**WORKING DATA:**
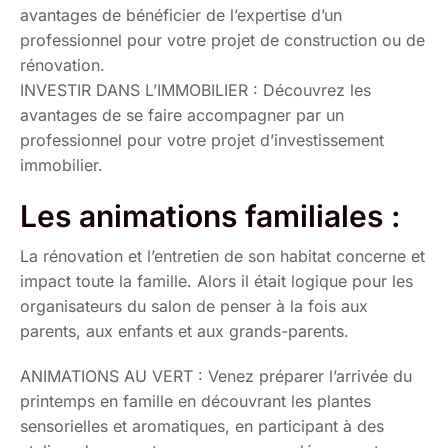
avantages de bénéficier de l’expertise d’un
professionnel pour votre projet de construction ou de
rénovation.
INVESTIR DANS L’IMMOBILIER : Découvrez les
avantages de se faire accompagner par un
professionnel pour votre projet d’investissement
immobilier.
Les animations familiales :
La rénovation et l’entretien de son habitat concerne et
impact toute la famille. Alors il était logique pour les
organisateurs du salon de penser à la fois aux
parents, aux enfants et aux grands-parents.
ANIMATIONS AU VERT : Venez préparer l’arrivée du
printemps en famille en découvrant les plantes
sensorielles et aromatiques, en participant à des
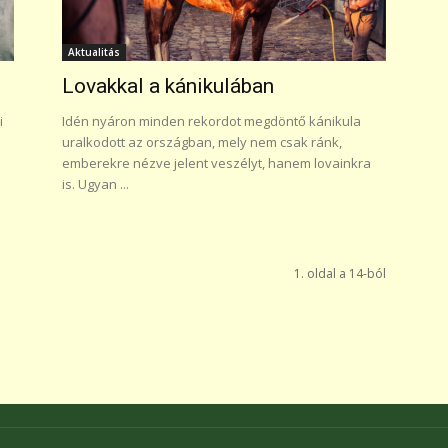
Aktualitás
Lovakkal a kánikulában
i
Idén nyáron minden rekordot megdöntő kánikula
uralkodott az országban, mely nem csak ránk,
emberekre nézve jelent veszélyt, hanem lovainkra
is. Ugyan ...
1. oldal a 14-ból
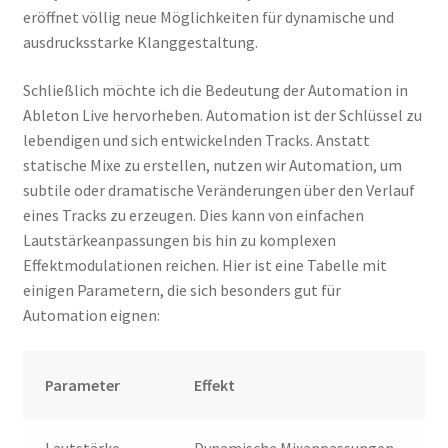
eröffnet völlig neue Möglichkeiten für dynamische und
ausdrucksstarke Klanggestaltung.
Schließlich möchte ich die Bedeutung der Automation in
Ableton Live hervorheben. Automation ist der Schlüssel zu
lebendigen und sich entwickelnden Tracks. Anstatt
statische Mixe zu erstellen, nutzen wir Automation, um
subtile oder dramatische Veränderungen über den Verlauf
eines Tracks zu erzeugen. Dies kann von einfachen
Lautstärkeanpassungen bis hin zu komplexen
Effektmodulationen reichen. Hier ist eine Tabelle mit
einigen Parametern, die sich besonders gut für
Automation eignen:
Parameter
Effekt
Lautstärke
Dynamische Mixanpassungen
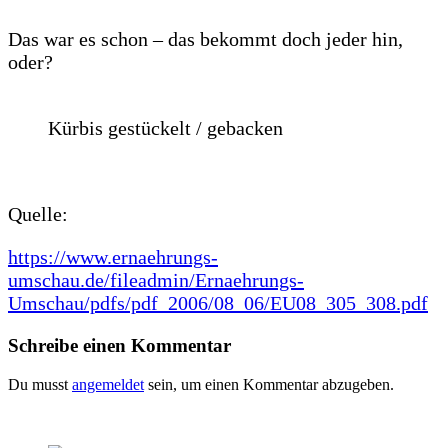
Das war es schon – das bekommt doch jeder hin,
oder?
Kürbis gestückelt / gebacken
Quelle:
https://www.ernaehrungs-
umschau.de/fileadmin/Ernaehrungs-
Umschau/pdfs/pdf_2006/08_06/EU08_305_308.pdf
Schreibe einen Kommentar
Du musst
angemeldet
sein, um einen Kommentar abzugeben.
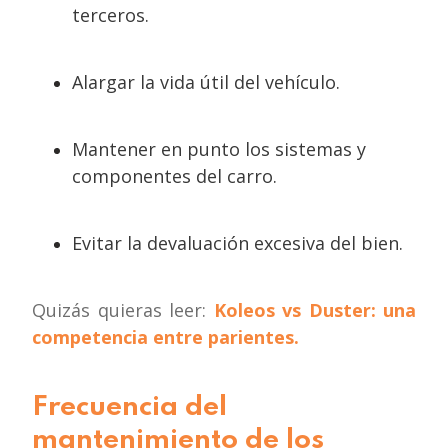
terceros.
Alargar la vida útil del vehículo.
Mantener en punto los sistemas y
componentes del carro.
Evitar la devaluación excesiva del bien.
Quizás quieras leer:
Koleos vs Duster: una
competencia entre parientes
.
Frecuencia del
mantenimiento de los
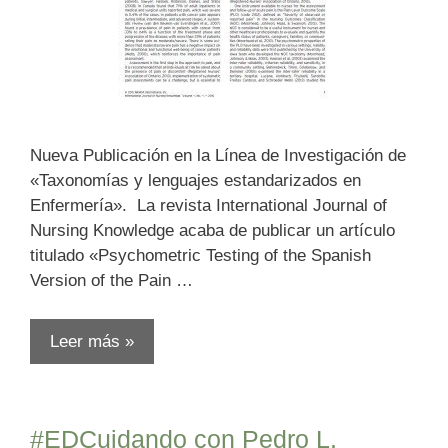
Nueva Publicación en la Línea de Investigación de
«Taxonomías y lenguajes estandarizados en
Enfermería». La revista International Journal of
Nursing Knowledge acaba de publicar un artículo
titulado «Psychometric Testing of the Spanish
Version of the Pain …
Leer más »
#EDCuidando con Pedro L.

**EXERCISE GOAL:**
Filter the data above down to lines with the word "Kommentar", and copy them.

**OUTPUT FOR THIS EXERCISE:**
Schreibe einen Kommentar
sein, um einen Kommentar abzugeben.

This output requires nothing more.